Dottoressa Buongiorno,

avendo iniziato da qualche giorno lo svezzamento dei sei mesi volevo un suo cortese parere.

Al mattino sulle 8.30/9.00 prende il latte, circa 200 ml, sulle 11 se è sveglio mezzo omogeneizzato di frutta, alle 12.30 pappa, sulle 15/15.30 mezzo omogeneizzato alla frutta, alle 17/17.30 latte, circa 180 ml, sulle 20.30/21 latte, circa 200 ml e sulle 02.30 di notte chiede ancora latte, ma varia tra i 70 e i 120 ml. A suo parere può andar bene?

Poiché gli do omogeneizzati di pura frutta senza zuccheri aggiunti posso dargli due vasetti interi durante la giornata?
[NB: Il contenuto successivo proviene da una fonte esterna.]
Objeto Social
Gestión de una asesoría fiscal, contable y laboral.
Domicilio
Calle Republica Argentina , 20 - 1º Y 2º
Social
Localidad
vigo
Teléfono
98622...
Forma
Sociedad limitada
Le chiedo un altra cosa gentilmente, mi hanno parlato della pappa lattea da dare la sera al posto della cena finché non inizio con le pappe serali e dopo al posto del latte, Lei mi sa dire di cosa si tratta, se è consigliata e quando la si può dare?

La ringrazio, Elisa

A me sembra che vada tutto sostanzialmente bene. La pappa lattea o farina lattea non è altro che un mix di farine precotte di vari cereali, riso, mais, tapioca, ecc. alle quali sono stati aggiunti, secondo i sapori e le varietà, frutta liofilizzata oppure biscotto, poi dolcificate, poi aggiunto latte scremato in polvere.
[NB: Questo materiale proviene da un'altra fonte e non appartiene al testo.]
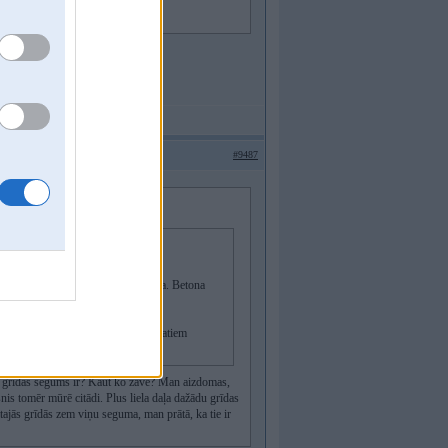
kts, ka ir.
t arī turpgaitas temperatūru
#9487
 taisno no granulu katla ieksa grida. Betona
ajums, bet fakts, ka ir.
da 40 caurule verta un ar paaugstinatiem
āds grīdas segums ir? Kaut ko žāvē? Man aizdomas,
is tomēr mūrē citādi. Plus liela daļa dažādu grīdas
tajās grīdās zem viņu seguma, man prātā, ka tie ir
Il tutto ha un sapore dolce e simile al latte più cereali. Non le consiglio molto volentieri per non aumentare troppo la quantità di zuccheri e cereali dell’alimentazione del bimbo, ma possono essere utili per convincere un bambino recalcitrante ad accettare il cucchiaino in bocca visto che il sapore dolce che hanno è sempre molto gradito e forse più della pappa salata.

Quindi, se il tuo bimbo accetta ormai volentieri il cucchiaino con la pappa di mezzogiorno, aspetterei un mesetto e darei tranquillamente una seconda pappa serale salata, cioè non salata per via dell’aggiunta di sale, ma salata perché preparata con cereali carne parmigiano, ecc. La pappa lattea può essere un’ utile alternativa qualora il bimbo non si saziasse più con il solo latte nel biberon, oppure si fosse stancato del biberon oppure, per saziarsi, dovesse assumere un litro o più di latte al giorno, che sarebbe troppo.
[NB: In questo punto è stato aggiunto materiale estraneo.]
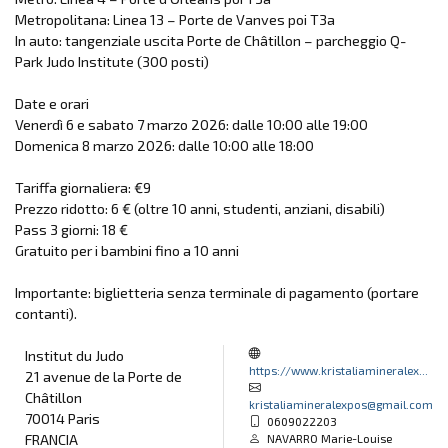
Metropolitana: Linea 13 – Porte de Vanves poi T3a
In auto: tangenziale uscita Porte de Châtillon – parcheggio Q-
Park Judo Institute (300 posti)
Date e orari
Venerdì 6 e sabato 7 marzo 2026: dalle 10:00 alle 19:00
Domenica 8 marzo 2026: dalle 10:00 alle 18:00
Tariffa giornaliera: €9
Prezzo ridotto: 6 € (oltre 10 anni, studenti, anziani, disabili)
Pass 3 giorni: 18 €
Gratuito per i bambini fino a 10 anni
Importante: biglietteria senza terminale di pagamento (portare
contanti).
Institut du Judo
https://www.kristaliamineralex...
21 avenue de la Porte de
Châtillon
kristaliamineralexpos@gmail.com
70014 Paris
0609022203
FRANCIA
NAVARRO Marie-Louise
Per quanto riguarda gli omo di frutta: attenta a dire che non contengono zucchero, sicuramente non vi è saccarosio aggiunto, cioè lo zucchero che comunemente si intende quando si pronuncia questa parola, ma possono, anzi, quasi tutti hanno altri zuccheri aggiunti per rendere l’omogeneizzato più appetibile: possono essere gli stessi zuccheri della frutta, cioè il fruttosio, oppure glucosio o altro, ma se, assaggiandoli, ti accorgi che sono più dolci di uno stesso frutto fresco che puoi frullare od omogeneizzare e sono più gradevoli al palato, stai sicura che qualche zucchero in più c’è.

La quantità media giornaliera di frutta per un bambino di 6 mesi è, comunque, circa 60-80 gr, cioè poco più di mezzo frutto se molto grosso.